UNICEF and partners are supporting the Government of Sierra Leone to respond to the emergency, and meeting the emergency shelter, food and water needs of mothers and children was a high priority from the start. “I was living with my aunt and my baby’s father at Kroo Bay and when the rain came, it washed away all of our belongings,” Isata said from the Siaka Stevens Stadium with her ten-month-old son Emmanuel Conteh. “We were told to come to the stadium because the rain affected us, and that’s why I’m here.”
Clinics for children five and under have been set up at the stadiums, and Isata was directed there after registering in the stadium.
“My child wasn’t feeling well and had to be admitted,” said Isata. Emmanuel received medicines and high-energy therapeutic foods which are being distributed free of charge for sick and malnourished children. “They gave me a mattress and the people here take care of us. They give us food, water and other things. I sleep at the section for mothers inside the ‘Child Friendly Space.’”
A ‘Child Friendly Space’ was established for the younger children, 500 of whom have been registered at the National Stadium: Adama and her baby sleep there. Since the emergency began, UNICEF has distributed 940 mattresses and 1,600 pillows, with priority to pregnant and breastfeeding women and families with small children.
UNICEF is trucking in water daily to ensure there is enough to serve all the people sheltering there. Partners like WFP are ensuring that everyone is well fed, supported by contributions from the wider Freetown society.
UNICEF is providing milk and high-energy nutritional biscuits to children five years and under. Toilets, latrines, hand washing stations and showers have been set up and supplied critical interventions to prevent outbreak of diseases like Cholera and Ebola. Women and children are being cared for in temporary health clinics set up by UNICEF, and UNICEF-supported social mobilizers continue to share safety information about avoiding Ebola.

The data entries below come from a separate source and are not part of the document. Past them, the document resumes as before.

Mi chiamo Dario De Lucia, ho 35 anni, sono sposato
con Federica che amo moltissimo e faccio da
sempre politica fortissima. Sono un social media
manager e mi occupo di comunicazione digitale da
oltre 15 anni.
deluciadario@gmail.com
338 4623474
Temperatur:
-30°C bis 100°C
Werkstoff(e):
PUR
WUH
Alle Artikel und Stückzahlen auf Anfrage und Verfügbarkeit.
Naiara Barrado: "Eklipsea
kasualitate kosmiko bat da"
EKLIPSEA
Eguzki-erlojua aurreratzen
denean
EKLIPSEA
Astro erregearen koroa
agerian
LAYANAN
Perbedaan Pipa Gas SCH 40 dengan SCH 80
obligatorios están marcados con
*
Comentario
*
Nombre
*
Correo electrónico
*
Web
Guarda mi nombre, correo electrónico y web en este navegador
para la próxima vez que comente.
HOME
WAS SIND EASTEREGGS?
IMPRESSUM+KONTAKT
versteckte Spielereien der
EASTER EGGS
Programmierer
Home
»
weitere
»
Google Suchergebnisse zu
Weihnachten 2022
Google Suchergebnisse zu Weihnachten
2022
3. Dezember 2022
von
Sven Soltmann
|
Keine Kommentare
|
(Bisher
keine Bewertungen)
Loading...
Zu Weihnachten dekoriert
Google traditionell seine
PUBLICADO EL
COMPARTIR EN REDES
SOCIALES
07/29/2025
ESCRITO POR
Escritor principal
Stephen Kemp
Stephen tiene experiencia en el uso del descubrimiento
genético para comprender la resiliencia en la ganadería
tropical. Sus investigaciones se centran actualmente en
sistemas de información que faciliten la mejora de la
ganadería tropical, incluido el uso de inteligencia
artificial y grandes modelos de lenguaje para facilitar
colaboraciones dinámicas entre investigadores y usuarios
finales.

Several weeks after the floods, the more than 14,000 affected persons registered at the two stadiums are being cared for in a safe and protected environment with their essential needs fulfilled. UNICEF continues to support the emergency response to the floods in partnership with other UN agencies and NGOs.
Fatmata Conteh is staying at Atouga Stadium with her four children. “I sell things to earn my living biscuits, sweets, and so on,” said Fatmata. “But I lost everything. So today I am not thinking much about tomorrow now I am thinking about getting food to eat. We don’t know about our future.”
For now, Fatmata’s family is being well cared for, and the work to rehabilitate flood-affected communities awaits.